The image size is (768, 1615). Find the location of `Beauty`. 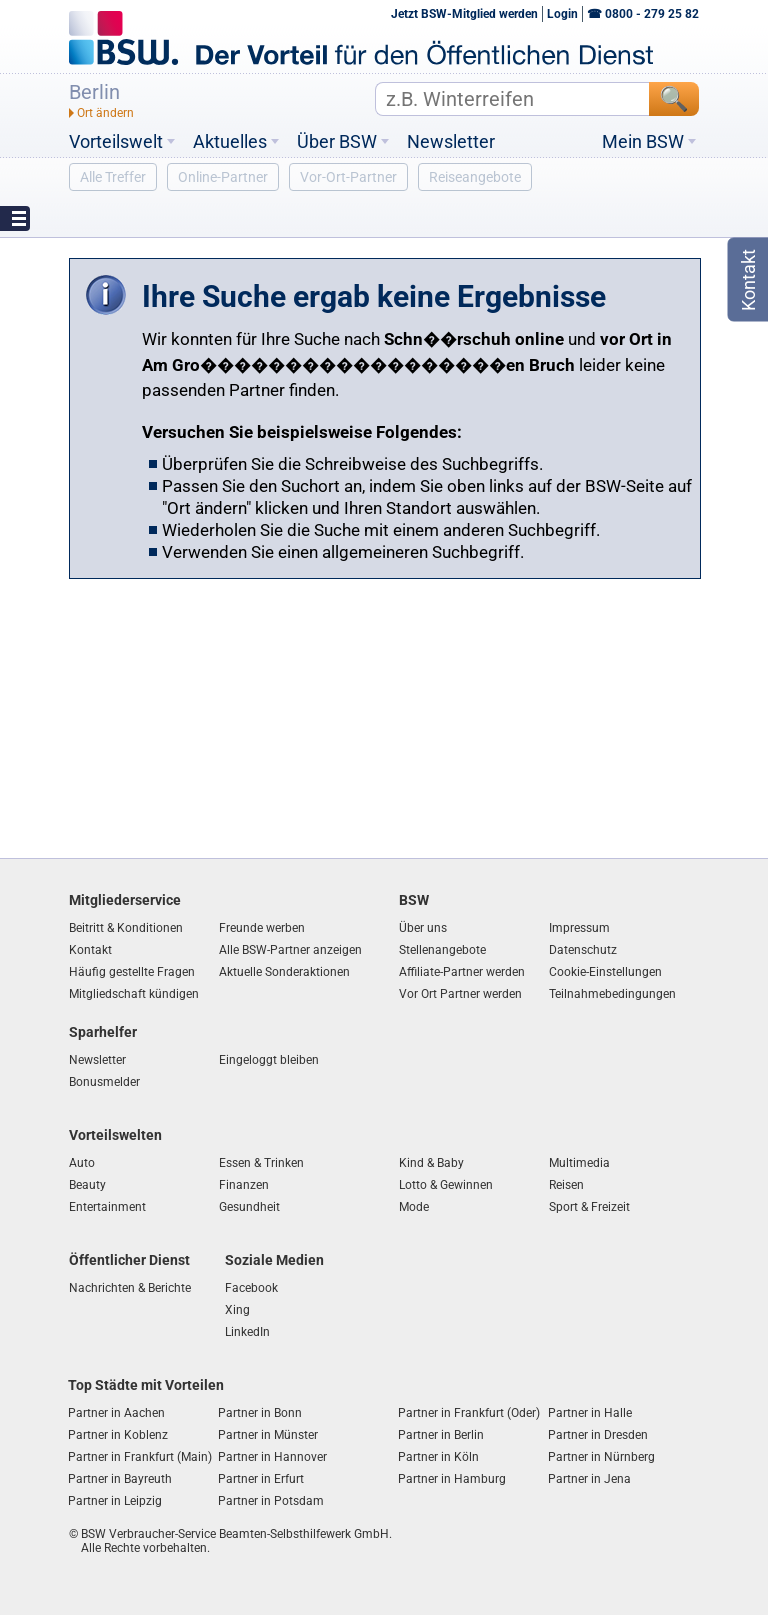

Beauty is located at coordinates (87, 1185).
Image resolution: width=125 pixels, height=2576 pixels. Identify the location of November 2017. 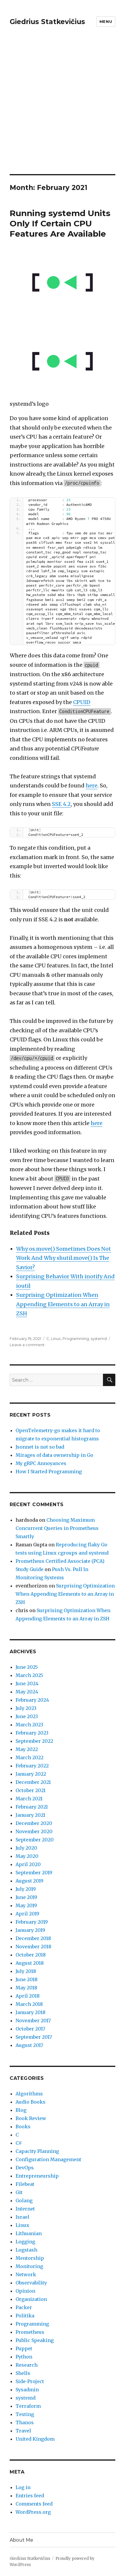
(33, 2020).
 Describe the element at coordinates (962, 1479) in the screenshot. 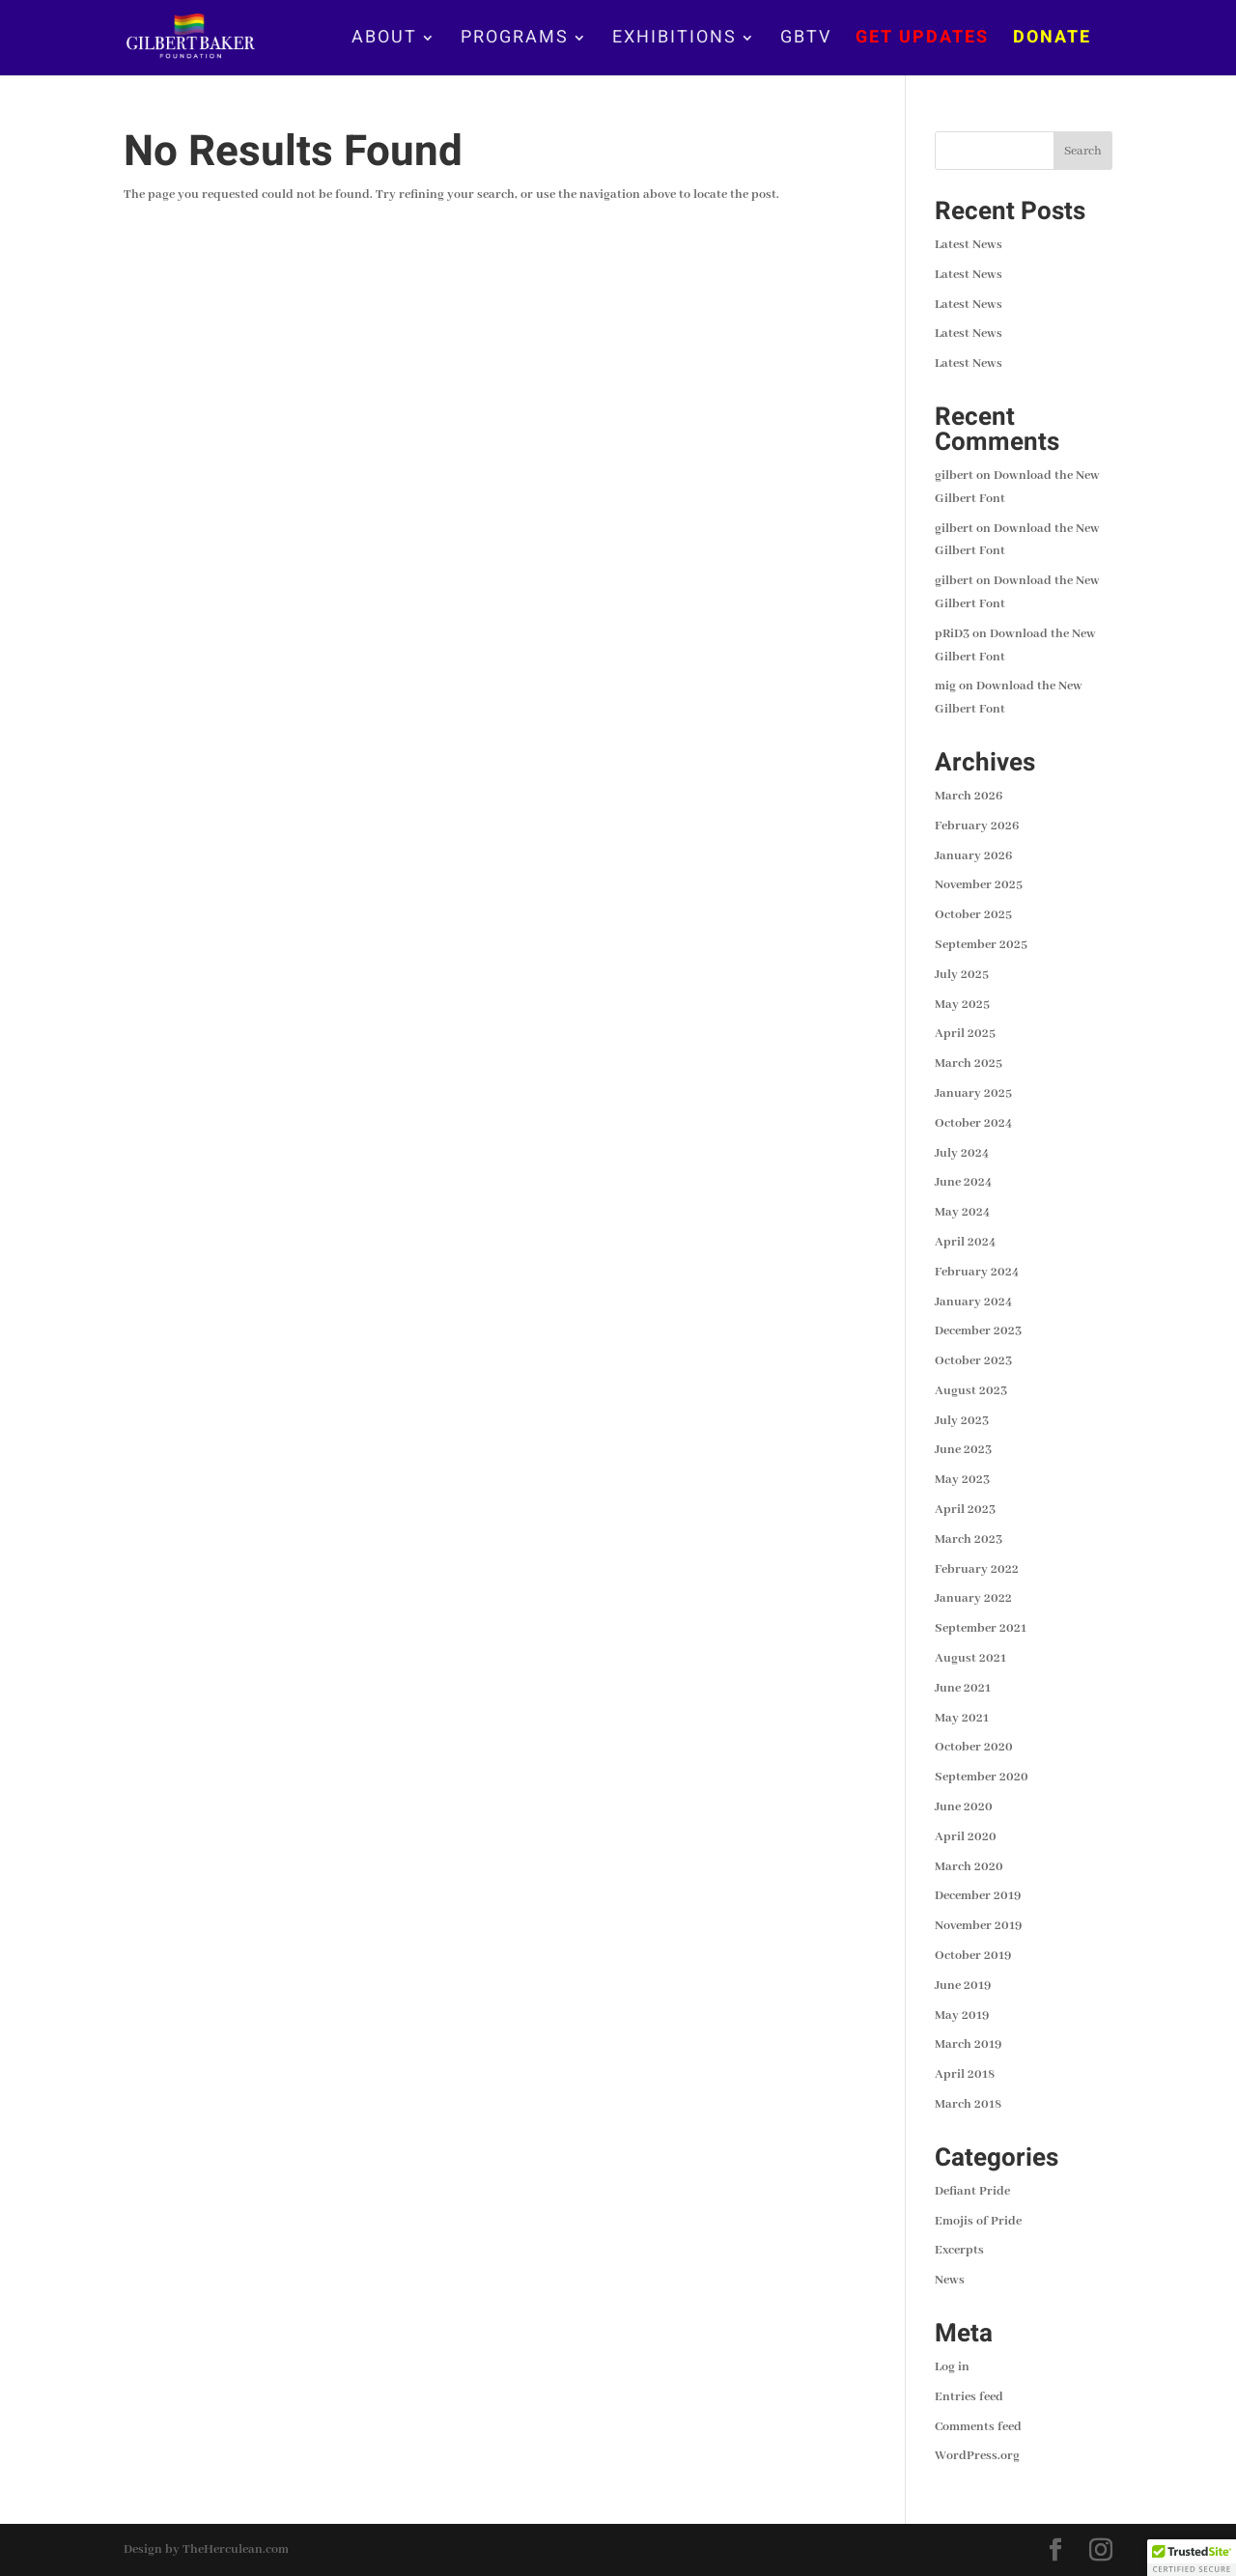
━━━━━━
**What is being asked:** Leave every picture out and write out exactly the lines from the line with "Image resolution: width=125" through the last line of the material.

**Your solution:**
Image resolution: width=125 pixels, height=2576 pixels. Identify the location of November 2017. 
(33, 2020).
 Describe the element at coordinates (962, 1479) in the screenshot. 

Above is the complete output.